Research Findings Show That Veracyte’s Molecular Classifier Improves Non-Surgical IPF Diagnosis Using Bronchoscopy Samples

Research Findings Show That Veracyte’s Molecular Classifier Improves Non-Surgical IPF Diagnosis Using Bronchoscopy Samples

This week at the American Thoracic Society 2015 International Conference in Denver, Veracyte, Inc., a diagnostic company based in San Francisco, presented preliminary data showing that the company’s molecular classifier successfully distinguished idiopathic pulmonary fibrosis (IPF) from other interstitial lung diseases (ILDs) using samples obtained through bronchoscopy.  The presentation coincides with the company’s recently released study, entitled, “Classification of usual interstitial pneumonia in patients with interstitial lung disease: assessment of a machine learning approach using high-dimensional transcriptional data,” published in the latest edition of The Lancet Respiratory Medicine.

About Idiopathic Pulmonary Fibrosis

IPF is a chronic disease that results in a scarring and thickening of lung tissue, without a known cause.  It is considered an orphan disease, meaning that it is extremely rare and its precise incidence and prevalence rates globally are unknown.  Studies have shown that the rates of IPF are increasing globally, and may not be considered rare in the near future. The unknown origin of the disease has led to speculation among scientists that it may be environmentally linked, in which case the lungs are responding to injury such as chronic cigarette smoking or exposure to chemicals. Genetic and immune dysfunction has also been thought to possibly play a role in disease manifestation.

About the Research

The research findings demonstrated that the Veracyte’s molecular classifier was able to distinguish the presence of a specific molecular pattern that is a hallmark of IPF pathology, by non-invasive methods.  This ability was tested using transbronchial bronchoscopy (TBB) procedure samples obtained from clinical patients with various interstitial lung diseases at 11 hospitals in North America.

The molecular classifier uses whole-genome data and disease histopathology to distinguish the pathological pattern of IPF with a specificity rate of 92%. This theoretically means that the classifier may be able to identify and distinguish IPF from other ILDs, including non-specific interstitial pneumonia, emphysema and organizing pneumonia.

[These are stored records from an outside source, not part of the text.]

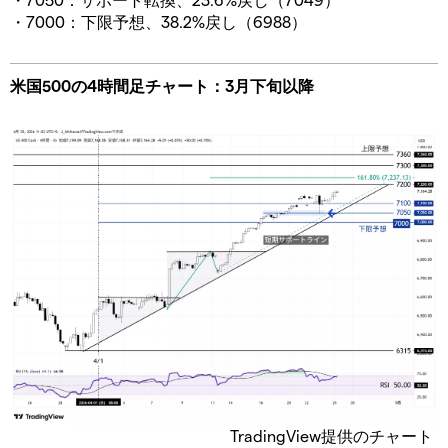
・7000：下限予想、38.2%戻し（6988）
米国500の4時間足チャート：3月下旬以降
TradingView提供のチャート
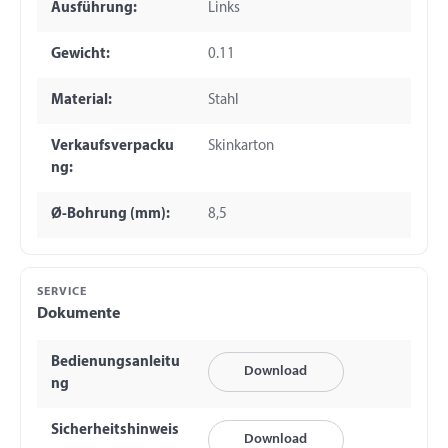
Ausführung:
Links
Gewicht:
0.11
Material:
Stahl
Verkaufsverpacku
Skinkarton
ng:
Ø-Bohrung (mm):
8,5
SERVICE
Dokumente
Bedienungsanleitu
Download
ng
Sicherheitshinweis
Download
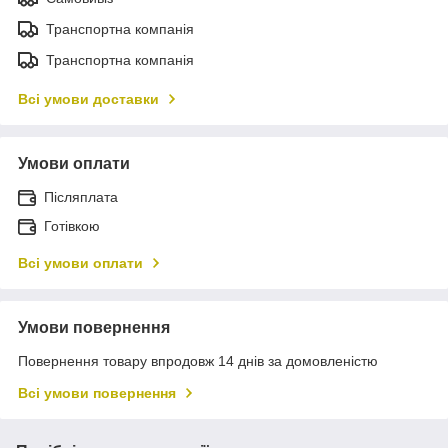
Транспортна компанія
Транспортна компанія
Всі умови доставки
Умови оплати
Післяплата
Готівкою
Всі умови оплати
Умови повернення
Повернення товару впродовж 14 днів за домовленістю
Всі умови повернення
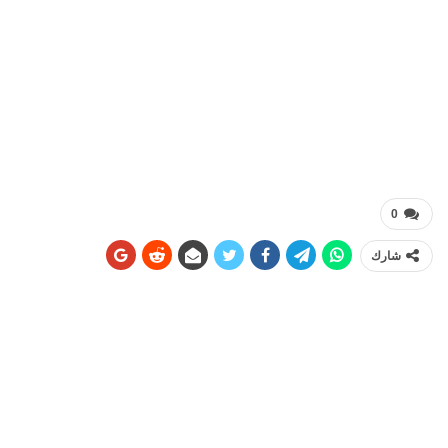
0
شارك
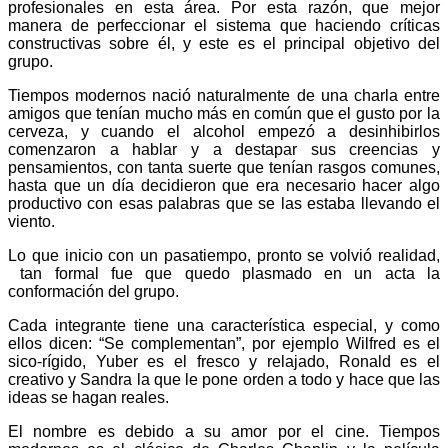
profesionales en esta área. Por esta razón, que mejor
manera de perfeccionar el sistema que haciendo críticas
constructivas sobre él, y este es el principal objetivo del
grupo.
Tiempos modernos nació naturalmente de una charla entre
amigos que tenían mucho más en común que el gusto por la
cerveza, y cuando el alcohol empezó a desinhibirlos
comenzaron a hablar y a destapar sus creencias y
pensamientos, con tanta suerte que tenían rasgos comunes,
hasta que un día decidieron que era necesario hacer algo
productivo con esas palabras que se las estaba llevando el
viento.
Lo que inicio con un pasatiempo, pronto se volvió realidad,
tan formal fue que quedo plasmado en un acta la
conformación del grupo.
Cada integrante tiene una característica especial, y como
ellos dicen: “Se complementan”, por ejemplo Wilfred es el
sico-rígido, Yuber es el fresco y relajado, Ronald es el
creativo y Sandra la que le pone orden a todo y hace que las
ideas se hagan reales.
El nombre es debido a su amor por el cine. Tiempos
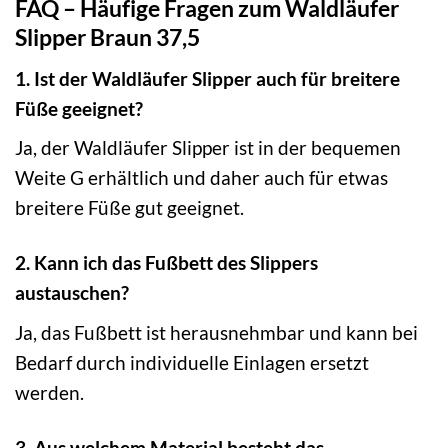
FAQ – Häufige Fragen zum Waldläufer
Slipper Braun 37,5
1. Ist der Waldläufer Slipper auch für breitere
Füße geeignet?
Ja, der Waldläufer Slipper ist in der bequemen
Weite G erhältlich und daher auch für etwas
breitere Füße gut geeignet.
2. Kann ich das Fußbett des Slippers
austauschen?
Ja, das Fußbett ist herausnehmbar und kann bei
Bedarf durch individuelle Einlagen ersetzt
werden.
3. Aus welchem Material besteht das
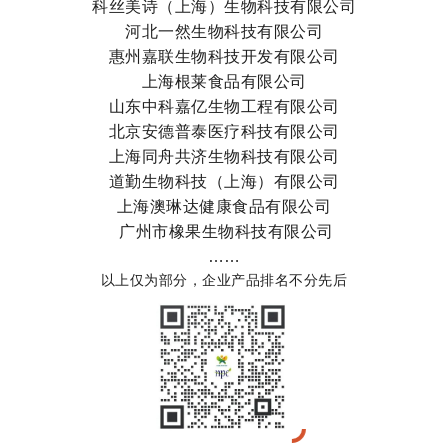
科丝美诗（上海）生物科技有限公司
河北一然生物科技有限公司
惠州嘉联生物科技开发有限公司
上海根莱食品有限公司
山东中科嘉亿生物工程有限公司
北京安德普泰医疗科技有限公司
上海同舟共济生物科技有限公司
道勤生物科技（上海）有限公司
上海澳琳达健康食品有限公司
广州市橡果生物科技有限公司
……
以上仅为部分，企业产品排名不分先后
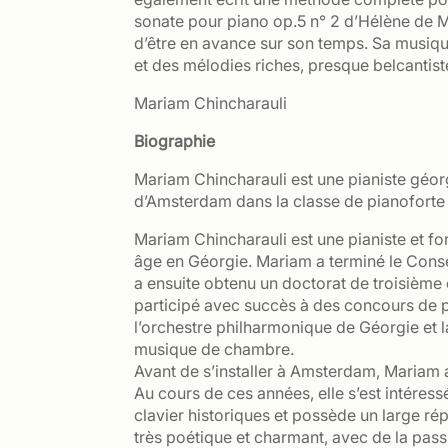
sonate pour piano op.5 n° 2 d’Hélène de M
d’être en avance sur son temps. Sa musique
et des mélodies riches, presque belcantist
Mariam Chincharauli
Biographie
Mariam Chincharauli est une pianiste géor
d’Amsterdam dans la classe de pianoforte
Mariam Chincharauli est une pianiste et f
âge en Géorgie. Mariam a terminé le Conser
a ensuite obtenu un doctorat de troisième 
participé avec succès à des concours de pi
l’orchestre philharmonique de Géorgie et l
musique de chambre.
Avant de s’installer à Amsterdam, Mariam a
Au cours de ces années, elle s’est intéress
clavier historiques et possède un large ré
très poétique et charmant, avec de la pass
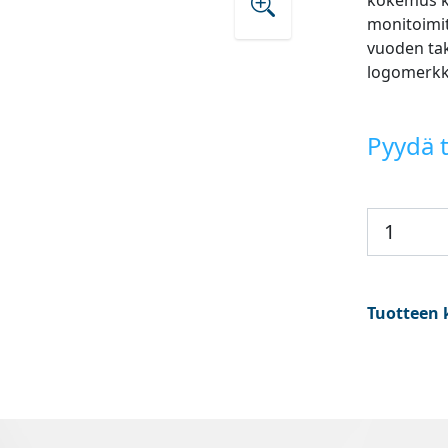
kokemus ki
monitoimit
vuoden tak
logomerkk
Pyydä t
Tuotteen 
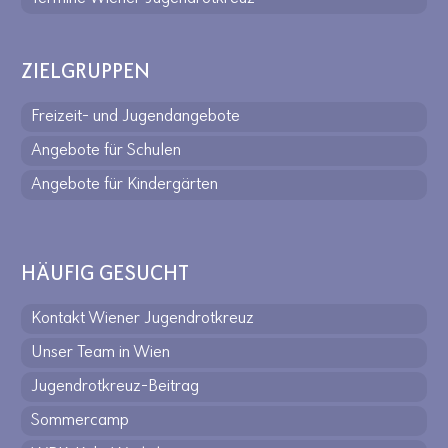
ZIELGRUPPEN
Freizeit- und Jugendangebote
Angebote für Schulen
Angebote für Kindergärten
HÄUFIG GESUCHT
Kontakt Wiener Jugendrotkreuz
Unser Team in Wien
Jugendrotkreuz-Beitrag
Sommercamp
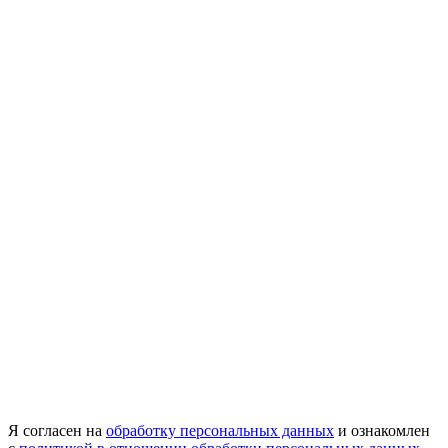
Я согласен на
обработку персональных данных
и ознакомлен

In a previous statement about the diagnostic capabilities of the company’s molecular classifier, Bonnie Anderson, president and CEO of Veracyte said, “We are excited to share our first proof-of-concept data for the development of a molecular classifier designed to improve ILD diagnoses. These conditions are often very challenging to diagnose, and the ability to deliver an early differential diagnosis without risky, invasive surgery could lead to significant improvement in treatment decisions for patients with suspected ILDs. This need is increasingly critical as the pipeline for IPF therapies expands, making increased life expectancy and quality of life improvements a possibility for patients who are accurately diagnosed.”

In a recent company press release, Dr. Giulia C. Kennedy, Ph.D., chief scientific officer of Veracyte, and senior study author, stated, “The recent availability of therapies that slow progression of IPF makes improved diagnosis of this disease even more imperative. The findings presented today suggest it is possible to develop a molecular test that will enable less invasive and more accurate diagnoses of IPF. These results move us one step closer to making such a test available to patients who could greatly benefit from it.”

Dr. Kennedy continued, “Taken together, findings from these studies confirm the potential of a genomic test to help physicians differentiate and diagnose IPF. We look forward to further improving our molecular classifiers by increasing the number of patient samples and incorporating additional information, such as radiologic and clinical information, into the algorithm.”